3 tips to get more from your insights

Spiral alone

We had a client recently who said this at the end of his coaching session:

“What I got from today is that my development is a spiral. It’s not a linear trajectory”. 

As a smart and high performing executive the revelation that learning isn’t a neat diagonal line towards mastery was pretty significant.

And he’s not alone: most of us hold the belief on some level that success means getting it right the first time. When we don’t we can get frustrated, annoyed and disappointed.

The notion that learning is s spiral is gaining strong take-up around educational institutions. It is very relevant when complexity is present. What it means in practice is that the same issue must come around multiple times so that we can incrementally develop our consciousness to match the situation. With each revisiting of the issue we understand more deeply and navigate with more ease. We see more because we have gained some important combination of wisdom, skill, confidence, insight or knowledge.

But that horrible feeling of simply going around in circles or even spiralling down is a risk and a reality at least some of the time. One way to limit and manage this is to bring a higher level of awareness and engagement to the issue.

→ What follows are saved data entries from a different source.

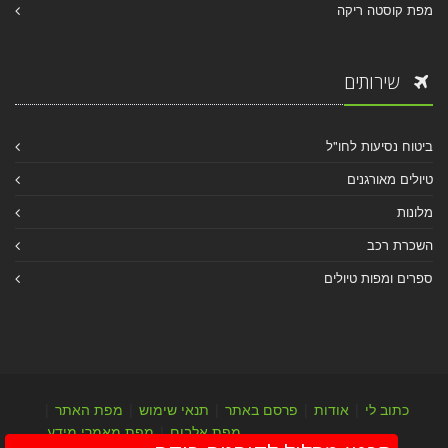
מפת קוסטה ריקה
שירותים
ביטוח נסיעות לחו"ל
טיולים מאורגנים
מלונות
השכרת רכב
ספרים ומפות טיולים
כתוב לי
|
אודות
|
פרסם באתר
|
תנאי שימוש
|
מפת האתר
|
מפת אלבום
|
מפת מאמרי מידע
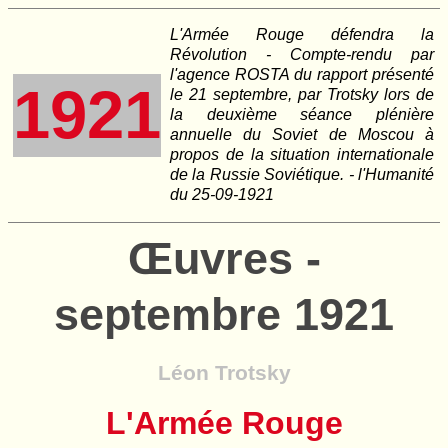
L'Armée Rouge défendra la
Révolution - Compte-rendu par
l'agence ROSTA du rapport présenté
1921
le 21 septembre, par Trotsky lors de
la deuxième séance plénière
annuelle du Soviet de Moscou à
propos de la situation internationale
de la Russie Soviétique. - l'Humanité
du 25-09-1921
Œuvres -
septembre 1921
Léon Trotsky
L'Armée Rouge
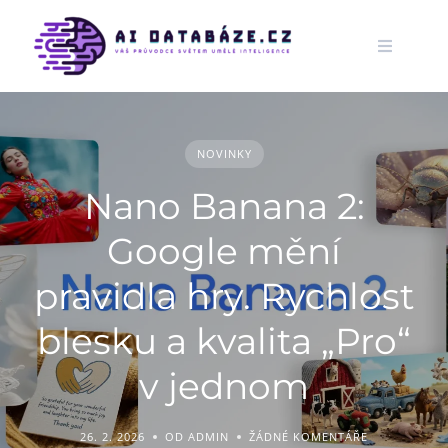
Skip
to
content
NOVINKY
Nano Banana 2:
Google mění
pravidla hry. Rychlost
blesku a kvalita „Pro“
v jednom
26. 2. 2026
OD ADMIN
ŽÁDNÉ KOMENTÁŘE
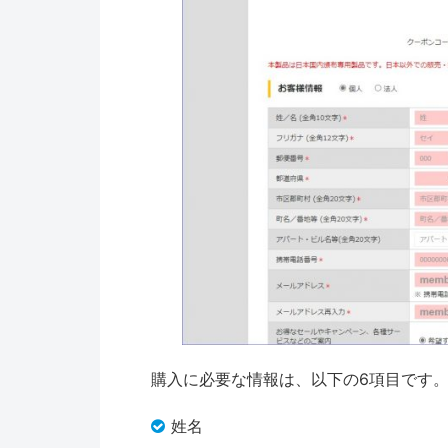
購入に必要な情報は、以下の6項目です
姓名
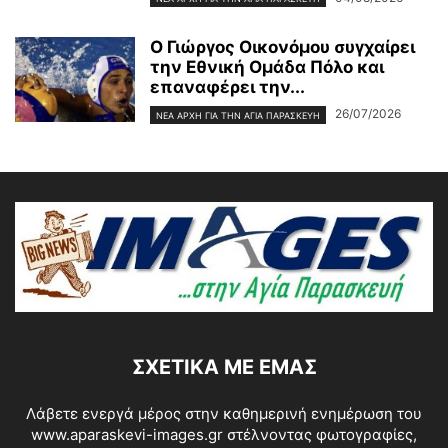
Ο Γιώργος Οικονόμου συγχαίρει
την Εθνική Ομάδα Πόλο και
επαναφέρει την...
26/07/2026
ΝΈΑ ΑΡΧΉ ΓΙΑ ΤΗΝ ΑΓΊΑ ΠΑΡΑΣΚΕΥΉ
ΣΧΕΤΙΚΆ ΜΕ ΕΜΆΣ
Λάβετε ενεργά μέρος στην καθημερινή ενημέρωση του
www.aparaskevi-images.gr στέλνοντας φωτογραφίες,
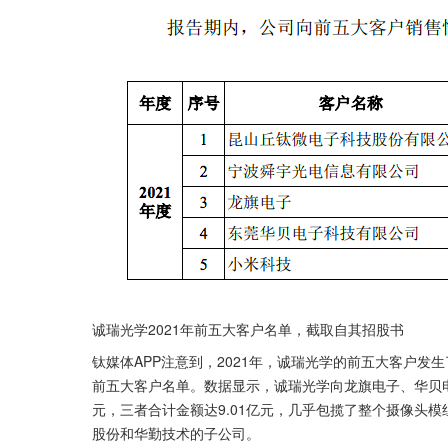
诚瑞光学2021年前五大客户名单，截取自其招股书
钛媒体APP注意到，2021年，诚瑞光学的前五大客户
前五大客户名单。数据显示，诚瑞光学向龙旗电子、华贝电子
元，三者合计金额达9.01亿元，几乎包揽了整个摄像头
股份和华勤技术的子公司。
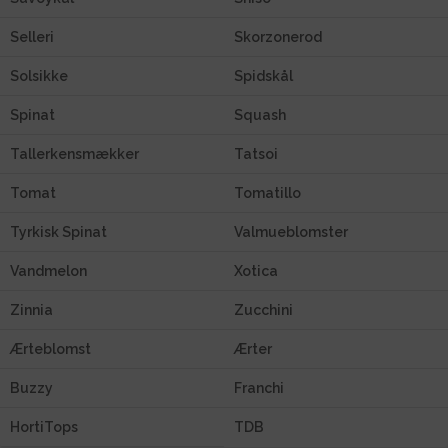
Selleri
Skorzonerod
Solsikke
Spidskål
Spinat
Squash
Tallerkensmækker
Tatsoi
Tomat
Tomatillo
Tyrkisk Spinat
Valmueblomster
Vandmelon
Xotica
Zinnia
Zucchini
Ærteblomst
Ærter
Buzzy
Franchi
HortiTops
TDB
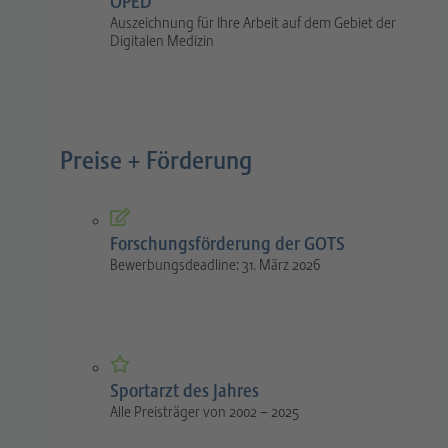
OPED
Auszeichnung für Ihre Arbeit auf dem Gebiet der
Digitalen Medizin
Preise + Förderung
Forschungsförderung der GOTS
Bewerbungsdeadline: 31. März 2026
Sportarzt des Jahres
Alle Preisträger von 2002 – 2025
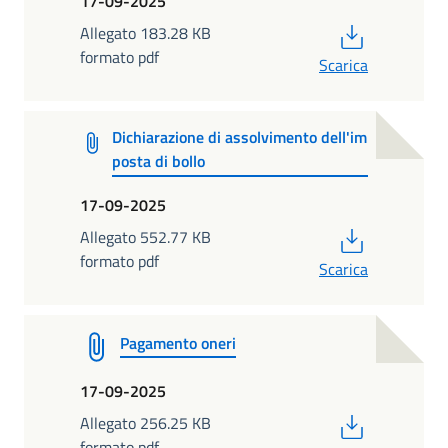
17-09-2025
PDF
Allegato 183.28 KB
formato pdf
Scarica
Dichiarazione di assolvimento dell'im
posta di bollo
17-09-2025
PDF
Allegato 552.77 KB
formato pdf
Scarica
Pagamento oneri
17-09-2025
PDF
Allegato 256.25 KB
formato pdf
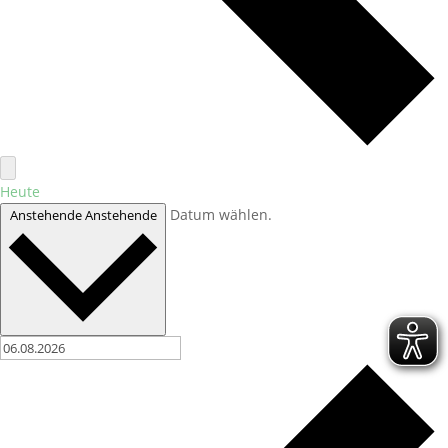
Heute
Datum wählen.
Anstehende
Anstehende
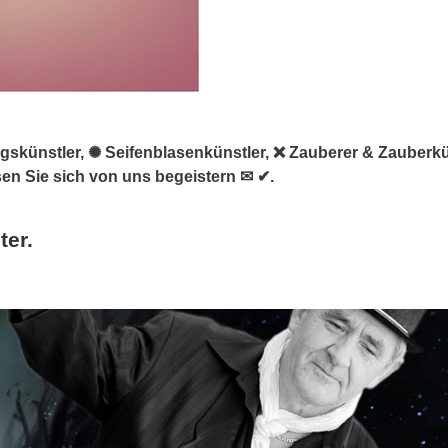
tungskünstler, ✺ Seifenblasenkünstler, ❌ Zauberer & Zauberk
en Sie sich von uns begeistern ✉ ✔.
ter.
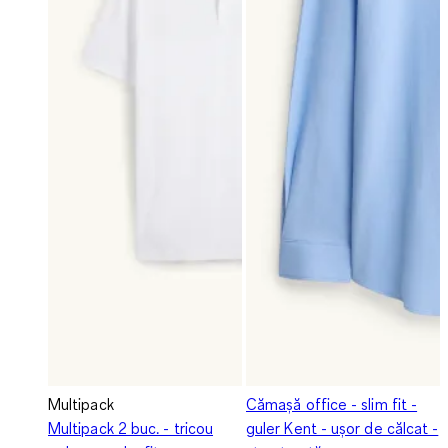
Multipack
Cămașă office - slim fit -
Multipack 2 buc. - tricou
guler Kent - ușor de călcat -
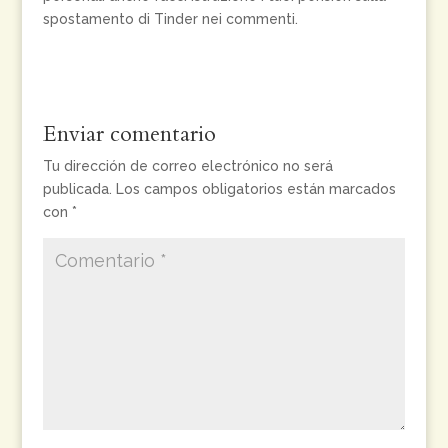
spostamento di Tinder nei commenti.
Enviar comentario
Tu dirección de correo electrónico no será
publicada.
Los campos obligatorios están marcados
con
*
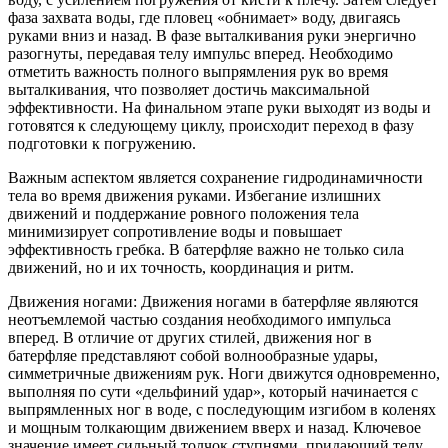
фаза захвата воды, где пловец «обнимает» воду, двигаясь
руками вниз и назад. В фазе выталкивания руки энергично
разогнуты, передавая телу импульс вперед. Необходимо
отметить важность полного выпрямления рук во время
выталкивания, что позволяет достичь максимальной
эффективности. На финальном этапе руки выходят из воды и
готовятся к следующему циклу, происходит переход в фазу
подготовки к погружению.
Важным аспектом является сохранение гидродинамичности
тела во время движения руками. Избегание излишних
движений и поддержание ровного положения тела
минимизирует сопротивление воды и повышает
эффективность гребка. В батерфляе важно не только сила
движений, но и их точность, координация и ритм.
Движения ногами: Движения ногами в батерфляе являются
неотъемлемой частью создания необходимого импульса
вперед. В отличие от других стилей, движения ног в
батерфляе представляют собой волнообразные удары,
симметричные движениям рук. Ноги движутся одновременно,
выполняя по сути «дельфиний удар», который начинается с
выпрямленных ног в воде, с последующим изгибом в коленях
и мощным толкающим движением вверх и назад. Ключевое
значение имеет сильный толчок ступнями, придающий телу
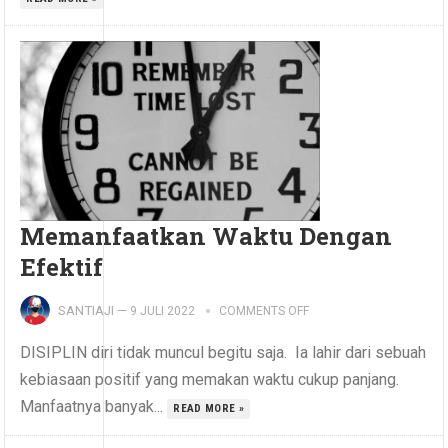
Memanfaatkan Waktu Dengan
Efektif
SANTIAJI
—
9 JULI 2022
COMMENTS OFF
DISIPLIN diri tidak muncul begitu saja. Ia lahir dari sebuah
kebiasaan positif yang memakan waktu cukup panjang.
Manfaatnya banyak...
READ MORE »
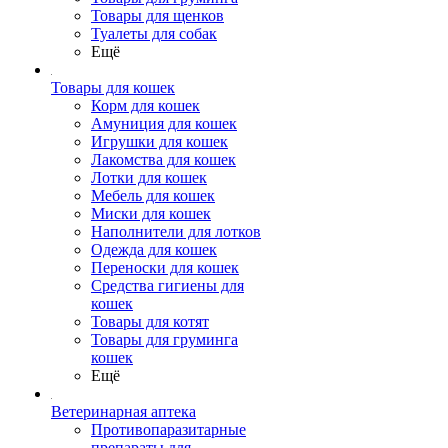
Товары для щенков
Туалеты для собак
Ещё
Товары для кошек
Корм для кошек
Амуниция для кошек
Игрушки для кошек
Лакомства для кошек
Лотки для кошек
Мебель для кошек
Миски для кошек
Наполнители для лотков
Одежда для кошек
Переноски для кошек
Средства гигиены для
кошек
Товары для котят
Товары для груминга
кошек
Ещё
Ветеринарная аптека
Противопаразитарные
препараты для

The next time you find yourself shrinking away from an issue that has cropped up again, here are our tips:

  1. Lean in – explicitly give yourself permission to learn. That puts your brain in a receptive frame of mind. It might help to visualise what is happening as a spiral. Within each loop of the spiral you probably need to do some observing, reflecting, planning and acting. These behaviours won’t happen in the same order every time  or require the same approach because this isn’t text-book learning. This is about evolution.
  2. When you are reflecting ask yourself what is different about this turn around the spiral. What did you learn last time and what might you learn this time? How can you embed this learning more deeply? If this feels like an almost painfully familiar issue, it might be a life theme for you. That’s OK, we all have our own ones of those. What might you call the theme (using positive language) so that you can recognise it more easily?
  3. See if you can clarify the goal of what you want to learn from being this experience. If you can get really clear and specific on the outcome or payoff, you’ll get that lovely endorphin rush when you get there, which will in turn create more openness to the process next time.

*Spiral Learning is the basis of leading education frameworks including in schools and universities around the world. See Bruner, Wilber and Graves.